Sammelbild: Mann schaut Kind dabei zu, wie es den Hund kämmt

Aus Buchsbaum, Horn und Elfenbein mußten gute Kämme sein.
Das Handwerk ist schon früh bekannt und häufig anders zubenannt.
Kammscherper, Kammenschmiede, Strahlenmacher und noch mehr sind der Namen des Gewerbes.
Kammacher machten nicht Kämme nur für Frauen und für Herren,
auch die Strählen für den Wollstoff fertigten die Meister gern, die der Wollkämmer gebrauchte.
1360 nennt uns Frankfurt die Hantierung,
1560 zeigt uns Nürnbergs Zunft das Wappen.
(Tengelmann-Sammelbild. Wahrhafftige und Eigentliche beschreibung von den Ständen, Zünften und Handwercken um 1575.)

roter Kamm

2018 gibt es nur noch einen zünftigen Hornkammmacher in Österreich.
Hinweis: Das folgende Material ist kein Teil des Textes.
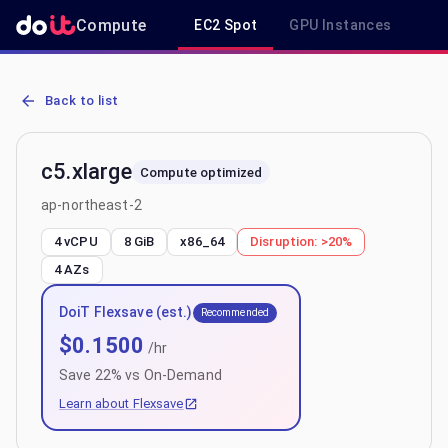
Compute
EC2 Spot
GPU Instances
R
AWS EC2 c5.xlarge - Spot, On-Demand & Savings Plan Pricing in a
Back to list
c5.xlarge
Compute optimized
ap-northeast-2
4 vCPU
8 GiB
x86_64
Disruption:
>20%
4
AZs
DoiT Flexsave (est.)
Recommended
$
0.1500
/hr
Save
22
% vs On-Demand
Learn about Flexsave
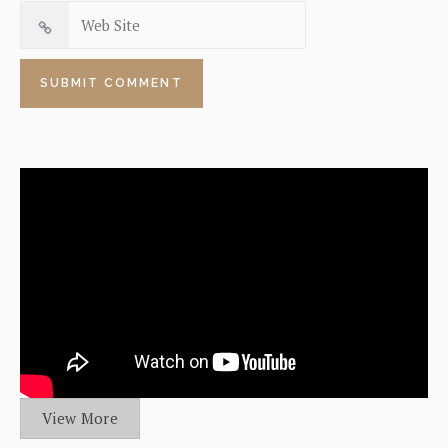
View More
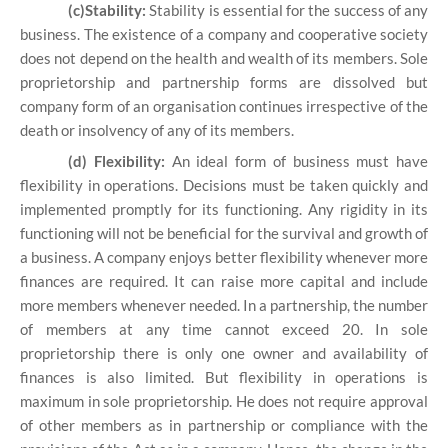
(c)Stability:
Stability is essential for the success of any
business. The existence of a company and cooperative society
does not depend on the health and wealth of its members. Sole
proprietorship and partnership forms are dissolved but
company form of an organisation continues irrespective of the
death or insolvency of any of its members.
(d) Flexibility:
An ideal form of business must have
flexibility in operations. Decisions must be taken quickly and
implemented promptly for its functioning. Any rigidity in its
functioning will not be beneficial for the survival and growth of
a business. A company enjoys better flexibility whenever more
finances are required. It can raise more capital and include
more members whenever needed. In a partnership, the number
of members at any time cannot exceed 20. In sole
proprietorship there is only one owner and availability of
finances is also limited. But flexibility in operations is
maximum in sole proprietorship. He does not require approval
of other members as in partnership or compliance with the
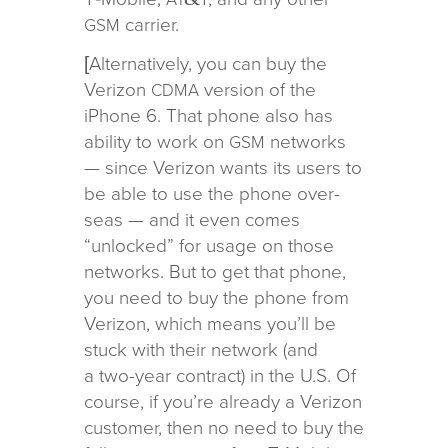
carrier.
GSM
[Alternatively, you can buy the
Verizon
ver­sion of the
CDMA
iPhone 6. That phone also has
abil­ity to work on
net­works
GSM
— since Verizon wants its users to
be able to use the phone over­
seas — and it even comes
“unlocked” for usage on those
net­works. But to get that phone,
you need to buy the phone from
Verizon, which means you’ll be
stuck with their net­work (and
a two-year con­tract) in the U.S. Of
course, if you’re already a Verizon
cus­tomer, then no need to buy the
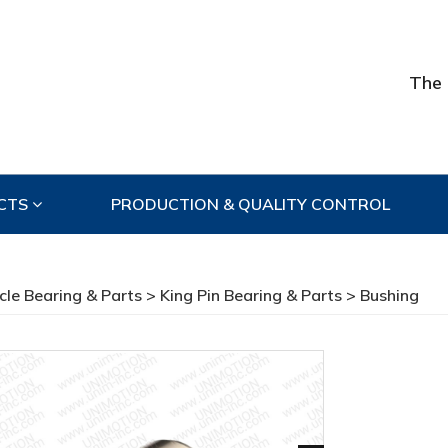
The 
CTS
PRODUCTION & QUALITY CONTROL
cle Bearing & Parts
>
King Pin Bearing & Parts
> Bushing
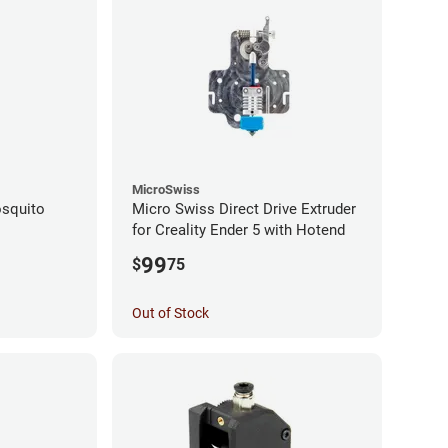
MicroSwiss
squito
Micro Swiss Direct Drive Extruder
for Creality Ender 5 with Hotend
99
$
75
Out of Stock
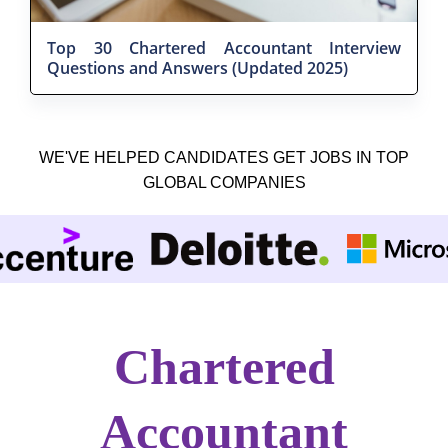
Top 30 Chartered Accountant Interview
Questions and Answers (Updated 2025)
WE'VE HELPED CANDIDATES GET JOBS IN TOP
GLOBAL COMPANIES
Chartered
Accountant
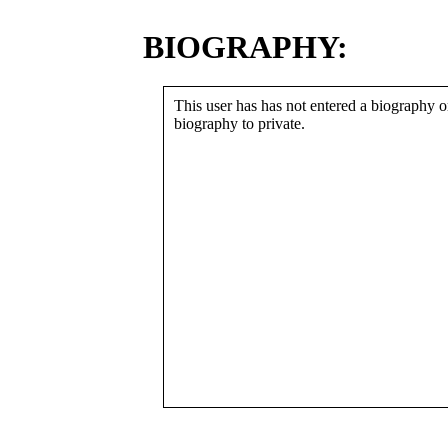
BIOGRAPHY:
This user has has not entered a biography or
biography to private.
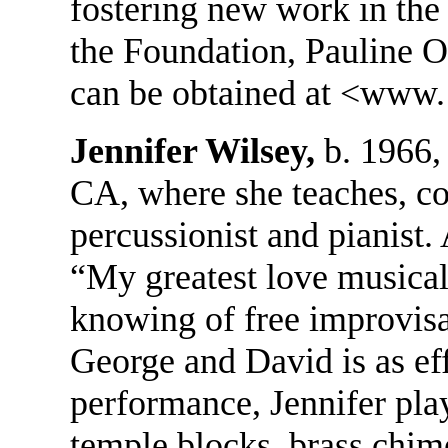
fostering new work in the
the Foundation, Pauline O
can be obtained at <www. 
Jennifer Wilsey,
b. 1966,
CA, where she teaches, c
percussionist and pianist.
“My greatest love musicall
knowing of free improvisa
George and David is as effo
performance, Jennifer pla
temple blocks, brass chi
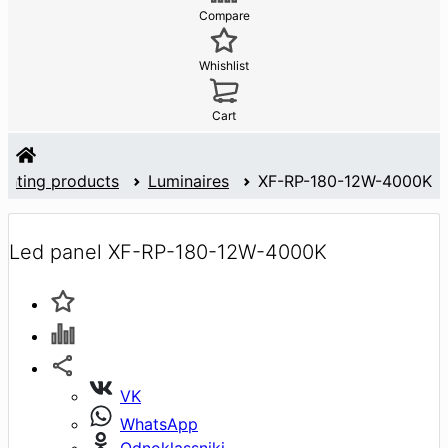
Compare
Whishlist
Cart
ighting products
Luminaires
XF-RP-180-12W-4000K
Led panel XF-RP-180-12W-4000K
VK
WhatsApp
Odnoklassniki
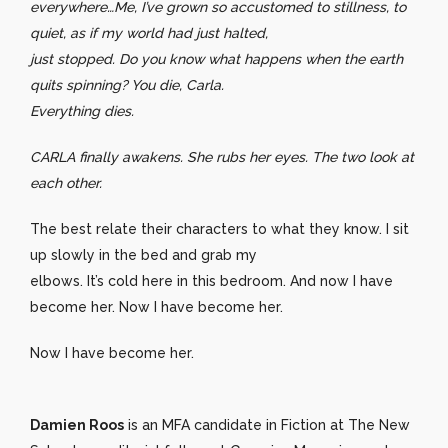
everywhere…Me, I’ve grown so accustomed to stillness, to
quiet, as if my world had just halted,
just stopped. Do you know what happens when the earth
quits spinning? You die, Carla.
Everything dies.
CARLA finally awakens. She rubs her eyes. The two look at
each other.
The best relate their characters to what they know. I sit
up slowly in the bed and grab my
elbows. It’s cold here in this bedroom. And now I have
become her. Now I have become her.
Now I have become her.
Damien Roos
is an MFA candidate in Fiction at The New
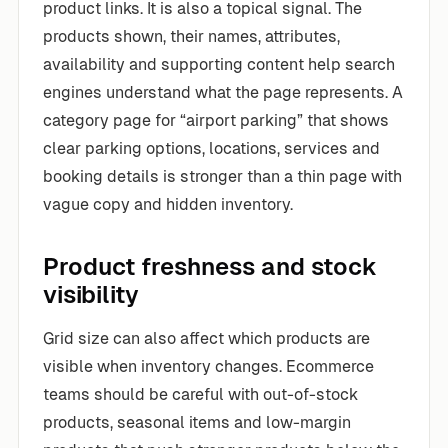
product links. It is also a topical signal. The
products shown, their names, attributes,
availability and supporting content help search
engines understand what the page represents. A
category page for “airport parking” that shows
clear parking options, locations, services and
booking details is stronger than a thin page with
vague copy and hidden inventory.
Product freshness and stock
visibility
Grid size can also affect which products are
visible when inventory changes. Ecommerce
teams should be careful with out-of-stock
products, seasonal items and low-margin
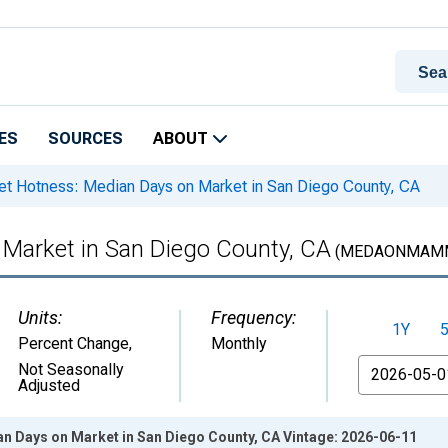
ES
SOURCES
ABOUT
t Hotness: Median Days on Market in San Diego County, CA
Market in San Diego County, CA
(MEDAONMAMM
Units:
Frequency:
1Y
Percent Change
,
Monthly
From
Not Seasonally
Adjusted
n Days on Market in San Diego County, CA Vintage: 2026-06-11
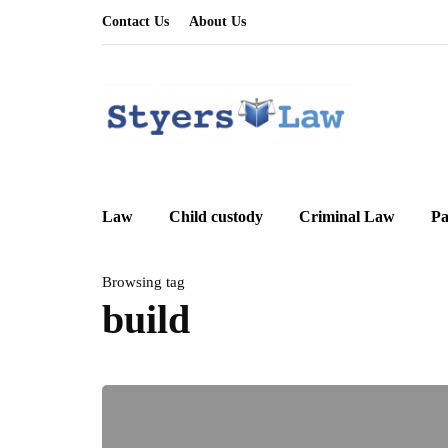
Contact Us
About Us
Law
Child custody
Criminal Law
Pa
Browsing tag
build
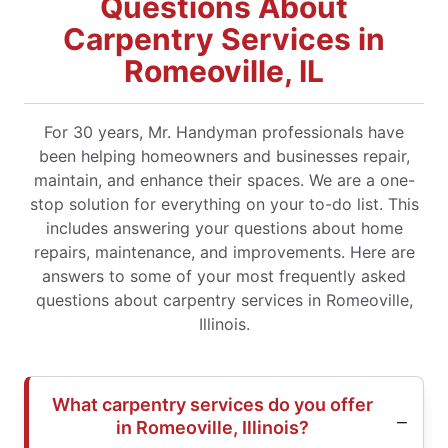
Questions About
Carpentry Services in
Romeoville, IL
For 30 years, Mr. Handyman professionals have
been helping homeowners and businesses repair,
maintain, and enhance their spaces. We are a one-
stop solution for everything on your to-do list. This
includes answering your questions about home
repairs, maintenance, and improvements. Here are
answers to some of your most frequently asked
questions about carpentry services in Romeoville,
Illinois.
What carpentry services do you offer
in Romeoville, Illinois?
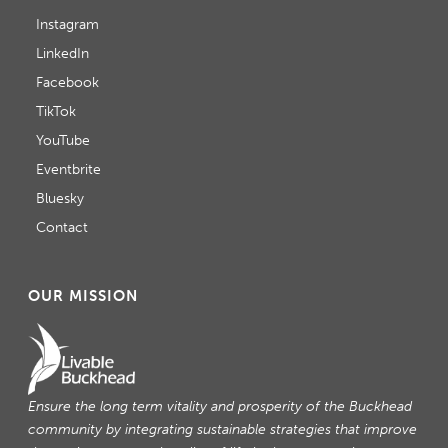
Instagram
LinkedIn
Facebook
TikTok
YouTube
Eventbrite
Bluesky
Contact
OUR MISSION
Ensure the long term vitality and prosperity of the Buckhead
community by integrating sustainable strategies that improve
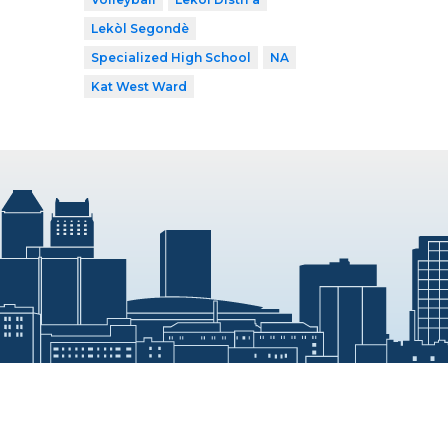
Lekòl Segondè
Specialized High School
NA
Kat West Ward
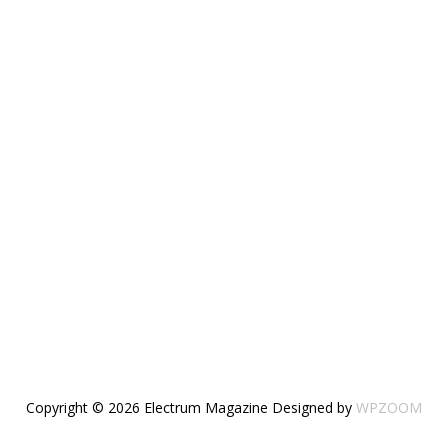
Copyright © 2026 Electrum Magazine
Designed by
WPZOOM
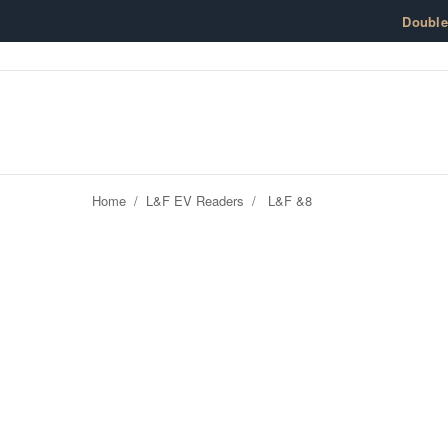
Skip to content
Doubl
Home
/
L&F EV Readers
/
L&F &8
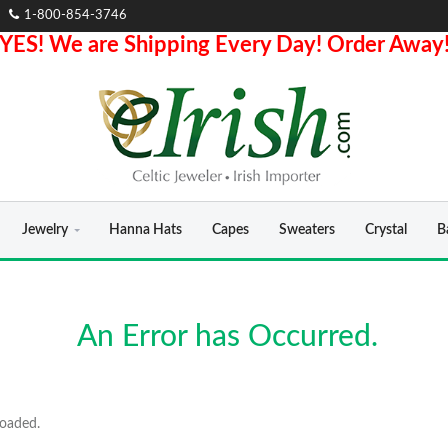
1-800-854-3746
YES! We are Shipping Every Day! Order Away
Jewelry
Hanna Hats
Capes
Sweaters
Crystal
B
An Error has Occurred.
loaded.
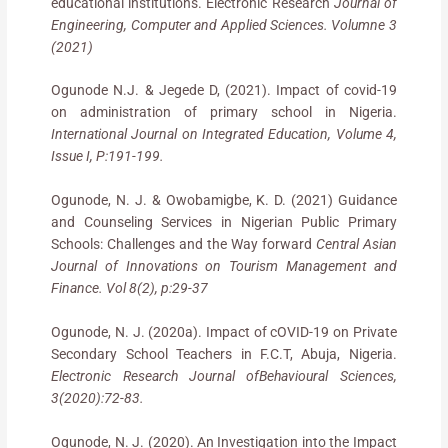
educational institutions. Electronic Research
Journal of
Engineering, Computer and Applied Sciences. Volumne 3
(2021)
Ogunode N.J. & Jegede D, (2021). Impact of covid-19
on administration of primary school in Nigeria.
International Journal on Integrated Education, Volume 4,
Issue I, P:191-199.
Ogunode, N. J. & Owobamigbe, K. D. (2021) Guidance
and Counseling Services in Nigerian Public Primary
Schools: Challenges and the Way forward
Central Asian
Journal of Innovations on Tourism Management and
Finance. Vol 8(2), p:29-37
Ogunode, N. J. (2020a). Impact of cOVID-19 on Private
Secondary School Teachers in F.C.T, Abuja, Nigeria.
Electronic Research Journal ofBehavioural Sciences,
3(2020):72-83.
Ogunode, N. J. (2020). An Investigation into the Impact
Thomas Petz führt die seit 1862 in Wien bestehende Werkstatt seiner Vorfahren weiter.
www.petz-hornmanufaktur.at

Will man Kämme aus Horn anfertigen, benötigt man zunächst tierische Hörner. Jedoch Hörner von europäische Rindern sind nicht gut geeignet, da diese nicht stabil genug sind. Zur Fertigung von Kämmen benötigt man sehr große Hörner, wie zum Beispiel von Rindern aus Indien, Südafrika und Brasilien. Diese müssen dann aufgesägt, zu Platten gepresst und so mindestens drei Monate getrocknet und gehärtet werden.
Aus den ausgehärteten Hornplatten können dann die Kämme oder auch andere Objekte, wie zum Beispiel Schuhanzieher, hergestellt werden. Im über 100°C heißen Ölbad werden die Rohlinge gebogen. In der Kammschneidemaschine werden die Zähne geschnitten, welche aber anschließend noch von Hand mit einer Schleifscheibe bearbeitet werden müssen, damit ja kein Grat zurück bleibt, denn Horn ist ein sehr hartes Material und muss deshalb sehr gut verarbeitet werden, damit man sich beim Kämmen nicht die Kopfhaut oder Haare verletzt. Zu guter Letzt wird der Kamm geschliffen und poliert, so dass das Unikat seine einzigartige Maserung zeigt.